The paper addresses the long‑standing computational bottleneck of evaluating sampling probabilities under the Kingman coalescent with recurrent mutation and a finite number of alleles. Exact probabilities are unavailable except in special cases, and existing Monte‑Carlo methods either introduce bias or fail to scale with large sample sizes. The authors introduce a class of “cost functionals” that quantify, at each genealogical step, the discrepancy between a tractable proposal distribution used by an importance‑sampling algorithm and the true coalescent transition kernel.

The first major contribution is a rigorous large‑sample limit theorem (Theorem 3.3). By embedding the block‑counting jump chain of the typed coalescent into a continuous‑time process and attaching a suitably scaled cost sequence, the authors prove convergence to a deterministic (or diffusion‑type) limit as the sample size n → ∞. The proof builds on a previous result for parent‑independent mutation (Fävero & Hult, 2024) and extends it via a change‑of‑measure argument to general recurrent mutation matrices. This result provides a universal asymptotic description of any algorithm whose weight updates can be expressed through such costs.

The second contribution applies the limit theorem to two widely used coalescent importance‑sampling schemes: the Griffiths‑Tavaré (1994) and Stephens‑Donnelly (2000) proposals. Both satisfy the cost conditions, and consequently the normalized importance weights Wₙ converge in distribution to 1 (Theorem 5.3, Remark 5.4). This is a striking departure from standard sequential Monte‑Carlo (SMC) theory, where weight variance typically grows exponentially with the number of steps. Here the variance is concentrated in the final few coalescent steps when the number of lineages is small. The authors therefore propose a practical heuristic: start with a modest number of particle replicates, and once the number of extant lineages drops below a threshold, branch the particles aggressively. This “targeted replication” dramatically reduces computational effort without sacrificing accuracy.

A thorough simulation study validates the theory for moderate sample sizes (hundreds to a few thousand). Empirical weight variances match the predicted pattern, and the authors demonstrate that resampling—standard in SMC to control weight explosion—actually harms performance for the Stephens‑Donnelly algorithm.
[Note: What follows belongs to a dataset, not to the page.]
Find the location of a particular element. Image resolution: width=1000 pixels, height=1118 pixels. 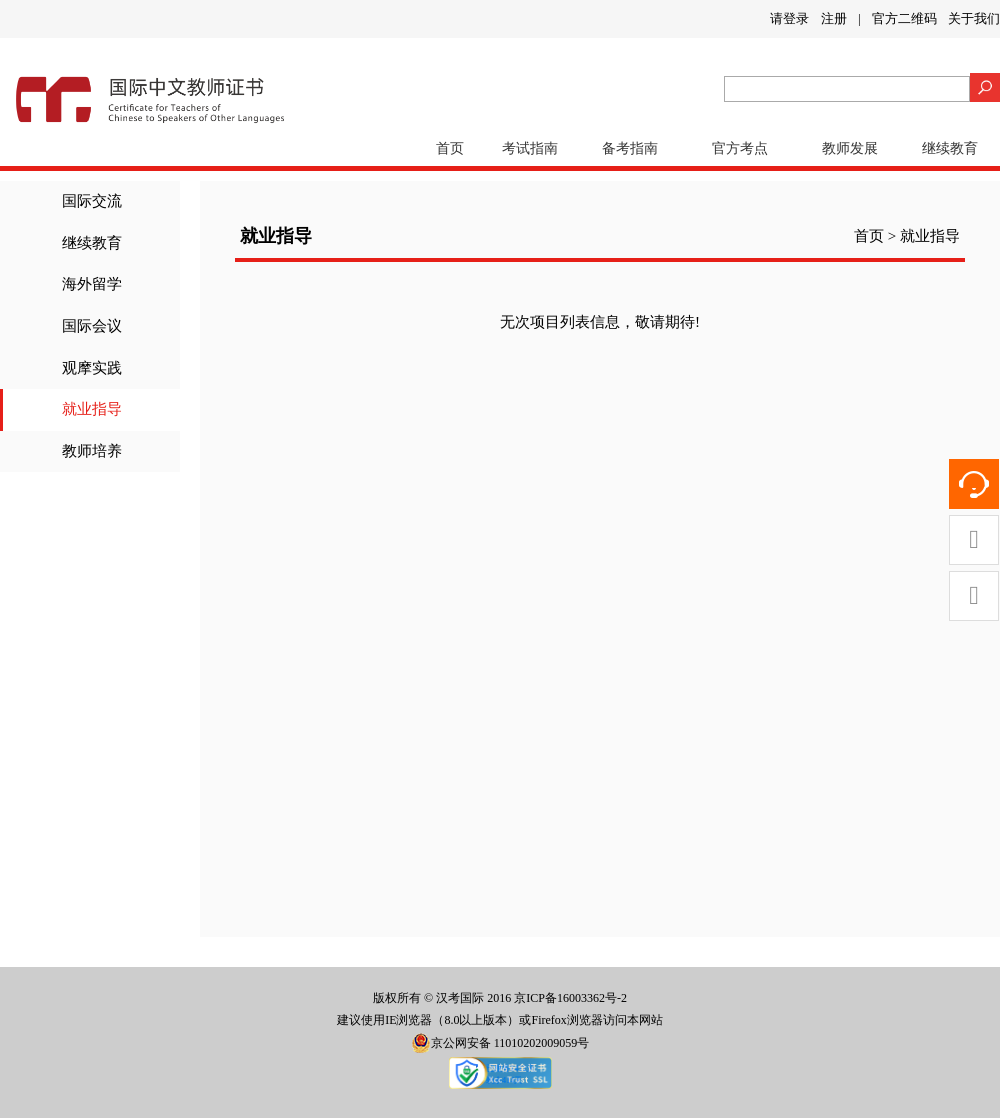

注册 is located at coordinates (834, 18).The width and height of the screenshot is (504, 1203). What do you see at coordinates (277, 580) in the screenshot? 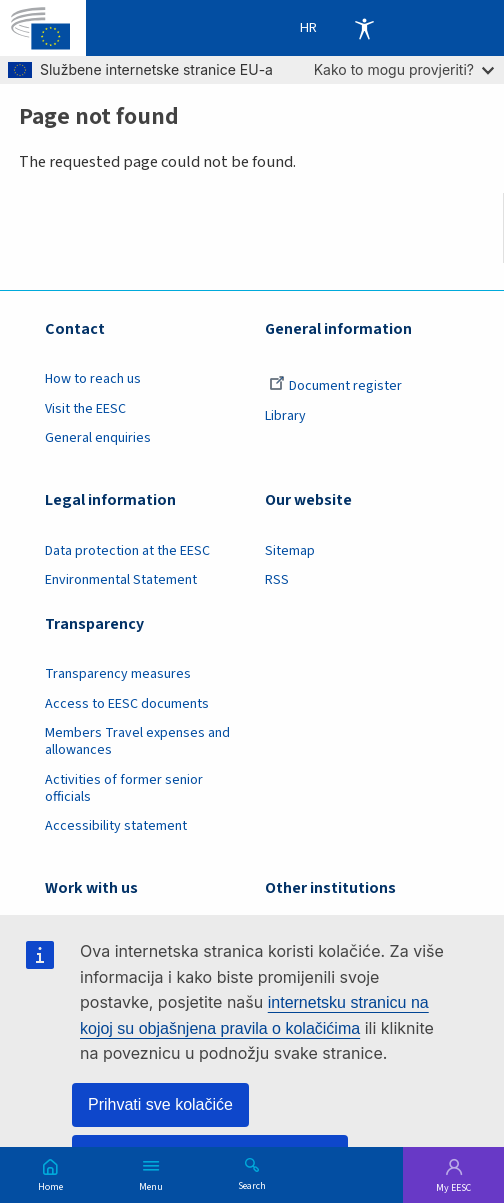
I see `RSS` at bounding box center [277, 580].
In particular, stopping‑time resampling (Chen et al., 2005) does not alleviate the variance concentration and can introduce bias, confirming the non‑standard behavior of coalescent importance weights.

The paper also investigates the infinite‑sites mutation model, which is often used as a tractable proxy for finite‑alleles mutation. Under this model, the optimal proposals of Stephens‑Donnelly (2000) and Hobolth et al. (2008) do not satisfy the cost conditions; weight variance grows roughly linearly or exponentially with the number of steps, and resampling becomes beneficial. Thus, the infinite‑sites and finite‑alleles settings exhibit fundamentally different importance‑sampling dynamics. The authors further derive a new computational‑complexity result for the Hobolth proposal, showing that pre‑computing a large, data‑independent matrix reduces per‑run cost by an order of magnitude.

In summary, the work provides (i) the first asymptotic theory for large‑sample coalescent importance sampling, (ii) a cost‑functional framework that unifies analysis of diverse proposal schemes, (iii) concrete guidelines for allocating simulation effort—favoring aggressive branching only when the genealogy is shallow—and (iv) a cautionary note that resampling, while indispensable in generic SMC, can be detrimental in coalescent contexts. These insights have immediate relevance for chromosome‑scale inference tools (e.g., ChromoPainter, tsinfer) that currently rely on approximated proposal distributions without importance weighting. The authors conclude with a discussion of extensions to selection, recombination, and Λ‑coalescents, suggesting that the cost‑functional approach may serve as a versatile analytical tool for a broad class of genealogical Monte‑Carlo methods.